## [What needs to be done]
Go line by line through the entries below and copy those containing the string "Архивные".

Data items:
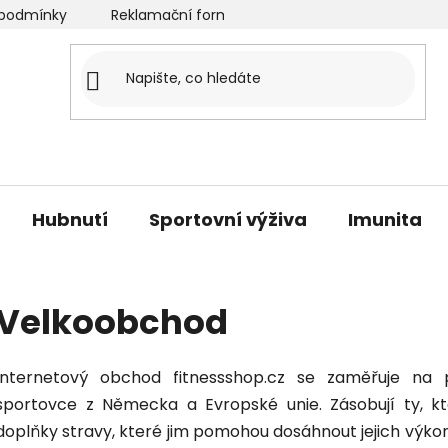
podmínky
Reklamační formulář
Velkoobchod
O
Hubnutí
Sportovní výživa
Imunita
Velkoobchod
Internetový obchod fitnessshop.cz se zaměřuje na 
sportovce z Německa a Evropské unie. Zásobují ty, kte
doplňky stravy, které jim pomohou dosáhnout jejich výkonn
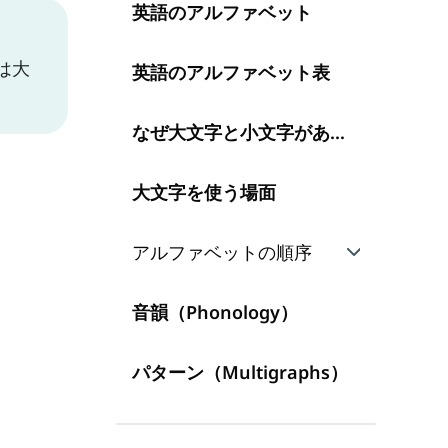
英語のアルファベット
は大
英語のアルファベット表
なぜ大文字と小文字があるのか？
大文字を使う場面
アルファベットの順序
アルファベット順の使用例
音韻（Phonology）
パターン（Multigraphs）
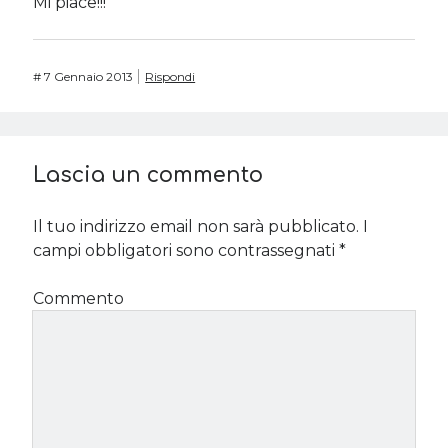
Mi piace!!!
#
7 Gennaio 2013
Rispondi
Lascia un commento
Il tuo indirizzo email non sarà pubblicato.
I
campi obbligatori sono contrassegnati
*
Commento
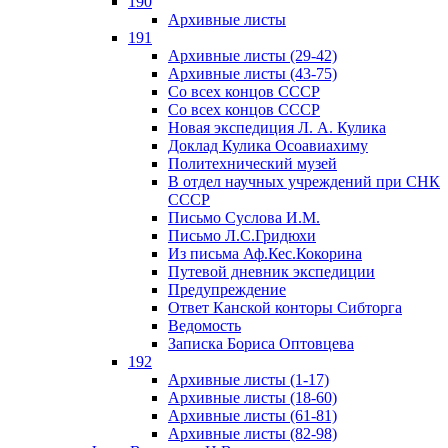
190
Архивные листы
191
Архивные листы (29-42)
Архивные листы (43-75)
Со всех концов СССР
Со всех концов СССР
Новая экспедиция Л. А. Кулика
Доклад Кулика Осоавиахиму
Политехнический музей
В отдел научных учреждений при СНК
СССР
Письмо Суслова И.М.
Письмо Л.С.Гридюхи
Из письма Аф.Кес.Кокорина
Путевой дневник экспедиции
Предупреждение
Ответ Канской конторы Сибторга
Ведомость
Записка Бориса Оптовцева
192
Архивные листы (1-17)
Архивные листы (18-60)
Архивные листы (61-81)
Архивные листы (82-98)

## [Solution for this exercise]
Архивные листы
Архивные листы (29-42)
Архивные листы (43-75)
Архивные листы (1-17)
Архивные листы (18-60)
Архивные листы (61-81)
Архивные листы (82-98)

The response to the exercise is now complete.